Let us now see how the SSI concept behaves with respect to these principles:

  1. Fairness and Transparency: the technologies used by SSI allow users to know exactly how personal data are sent to third parties.
  2. Limitation: SSI allows users to decide what data they want to share with the third party in question at that time and thus to know what data the third party is holding.
  3. Minimisation: SSI allows for what is technically referred to as selective disclosure. This means that the user is only able to send the necessary data, by design.
  4. Updating: as with Restriction, SSI allows data to be verified by third parties without the latter necessarily having to keep it. In this way, online services and companies can be sure that they have verified the necessary data, without having to worry about managing and protecting personal data.
  5. Retention: SSI allows users to retain their information themselves without having to rely on third parties. It can therefore be argued that SSI could bring several benefits compared to current data retention practices for all stakeholders involved.
  6. Confidentiality: confidentiality of data in the SSI is enabled through selective disclosure and the fact that users’ personal data can only be stored if necessary and only after the user’s approval.
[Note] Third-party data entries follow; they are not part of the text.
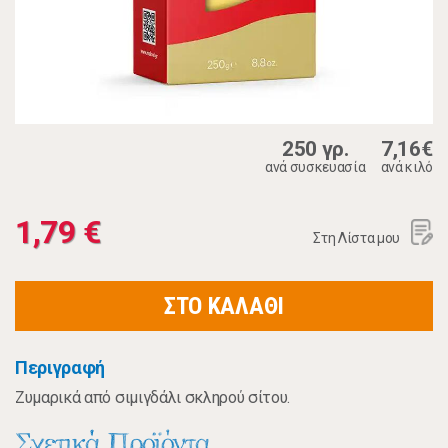
250 γρ.
7,16€
ανά συσκευασία
ανά κιλό
1,79 €
Στη Λίστα μου
ΣΤΟ ΚΑΛΑΘΙ
Περιγραφή
Ζυμαρικά από σιμιγδάλι σκληρού σίτου.
Σχετικά Προϊόντα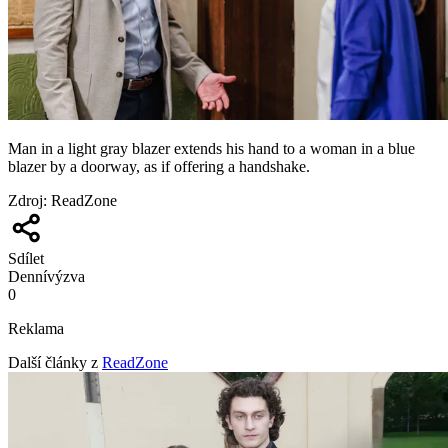
Man in a light gray blazer extends his hand to a woman in a blue
blazer by a doorway, as if offering a handshake.
Zdroj
:
ReadZone
Sdílet
Denní
výzva
0
Reklama
Další články z
ReadZone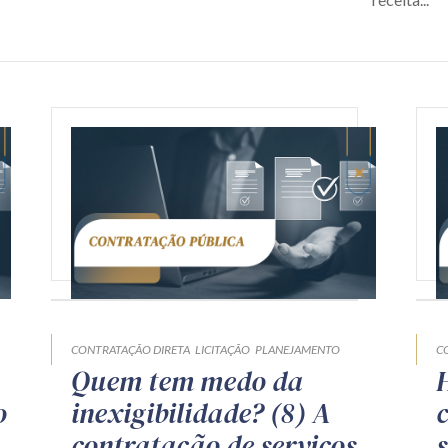
CONTRATAÇÃO DIRETA
LICITAÇÃO
PLANEJAMENTO
C
Quem tem medo da
o
inexigibilidade? (8) A
contratação de serviços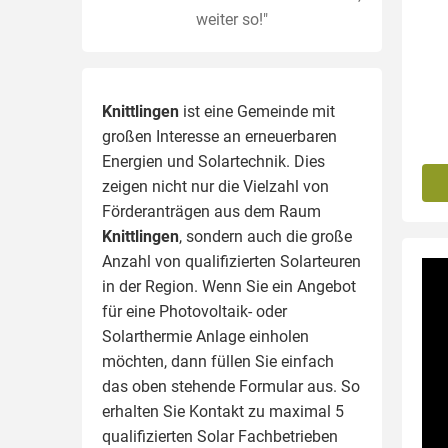
weiter so!"
Knittlingen
ist eine Gemeinde mit
großen Interesse an erneuerbaren
Energien und Solartechnik. Dies
zeigen nicht nur die Vielzahl von
Förderanträgen aus dem Raum
Knittlingen
, sondern auch die große
Anzahl von qualifizierten Solarteuren
in der Region.
Wenn Sie ein Angebot
für eine Photovoltaik- oder
Solarthermie Anlage einholen
möchten, dann füllen Sie einfach
das oben stehende Formular aus. So
erhalten Sie Kontakt zu maximal 5
qualifizierten Solar Fachbetrieben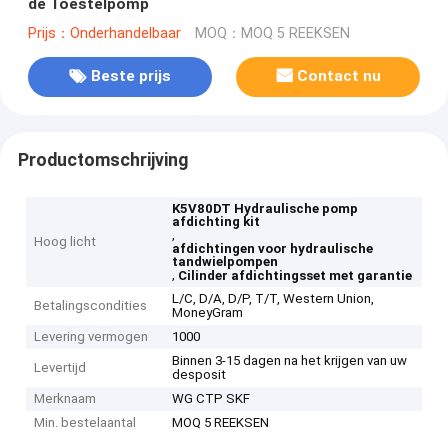
de Toestelpomp
Prijs：Onderhandelbaar
MOQ：MOQ 5 REEKSEN
Beste prijs
Contact nu
Productomschrijving
K5V80DT Hydraulische pomp
afdichting kit
,
Hoog licht
afdichtingen voor hydraulische
tandwielpompen
,
Cilinder afdichtingsset met garantie
L/C, D/A, D/P, T/T, Western Union,
Betalingscondities
MoneyGram
Levering vermogen
1000
Binnen 3-15 dagen na het krijgen van uw
Levertijd
desposit
Merknaam
WG CTP SKF
Min. bestelaantal
MOQ 5 REEKSEN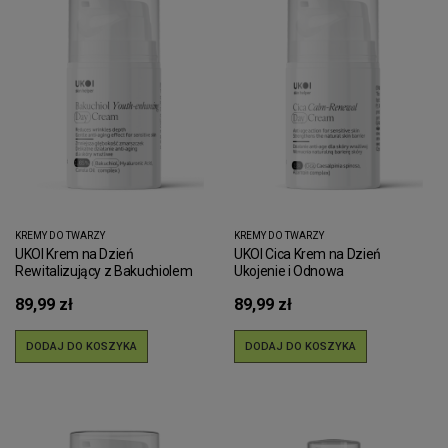
KREMY DO TWARZY
KREMY DO TWARZY
UKOI Krem na Dzień
UKOI Cica Krem na Dzień
Rewitalizujący z Bakuchiolem
Ukojenie i Odnowa
89,99 zł
89,99 zł
DODAJ DO KOSZYKA
DODAJ DO KOSZYKA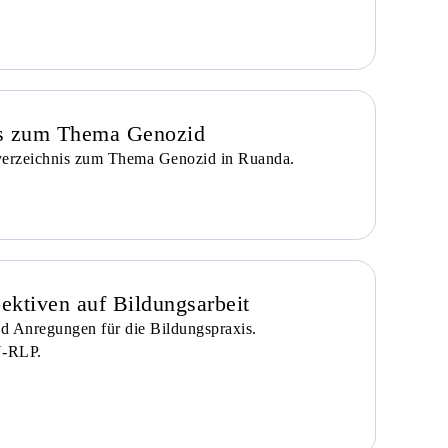
nis zum Thema Genozid
rverzeichnis zum Thema Genozid in Ruanda.
ektiven auf Bildungsarbeit
d Anregungen für die Bildungspraxis.
-RLP.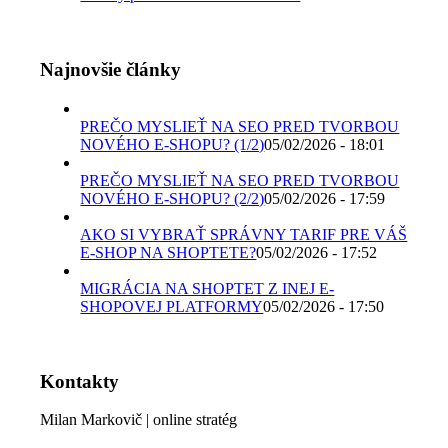
Najnovšie články
PREČO MYSLIEŤ NA SEO PRED TVORBOU
NOVÉHO E-SHOPU? (1/2)
05/02/2026 - 18:01
PREČO MYSLIEŤ NA SEO PRED TVORBOU
NOVÉHO E-SHOPU? (2/2)
05/02/2026 - 17:59
AKO SI VYBRAŤ SPRÁVNY TARIF PRE VÁŠ
E-SHOP NA SHOPTETE?
05/02/2026 - 17:52
MIGRÁCIA NA SHOPTET Z INEJ E-
SHOPOVEJ PLATFORMY
05/02/2026 - 17:50
Kontakty
Milan Markovič | online stratég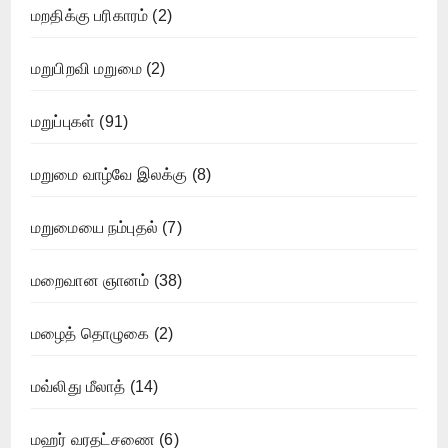
மறதிக்கு பரிகாரம்
(2)
மறுபிறவி மறுமை
(2)
மறுப்புகள்
(91)
மறுமை வாழ்வே இலக்கு
(8)
மறுமையை நம்புதல்
(7)
மறைவான ஞானம்
(38)
மழைத் தொழுகை
(2)
மவ்லிது மீலாத்
(14)
மஹர் வரதட்சணை
(6)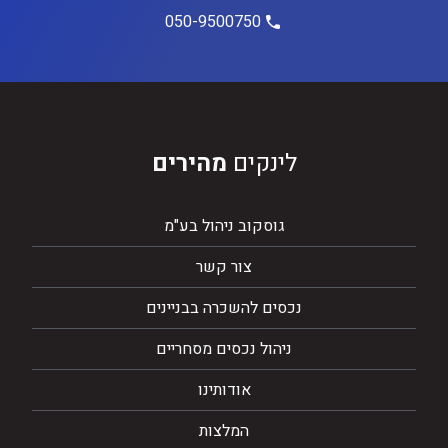
050-9500750
לינקים
מהירים
גוסקוב ניהול בע"מ
צור קשר
נכסים להשכרה בבניינים
ניהול נכסים מסחריים
אודותינו
המלצות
Through this six-point analysis we can state that Self Sovereign Identity overlaps perfectly with the data protection principles expressed in the GDPR.

SSI and GDPR Conclusion

The GDPR Regulation is part of a very complex topic that concerns all laws that aim to protect citizens’ personal data. In this first and simple analysis, we have analysed the proximity between the principles proposed by SSI and those proposed by the European regulation. As highlighted above, the SSI seems to be a really interesting paradigm both to protect one’s own personal data and to facilitate companies themselves to comply with the European regulation by means of that.

In the next guides, the topic will be further expanded, so as to try to understand whether, in addition to the basic principles of the regulation, SSI and GDPR can really coexist.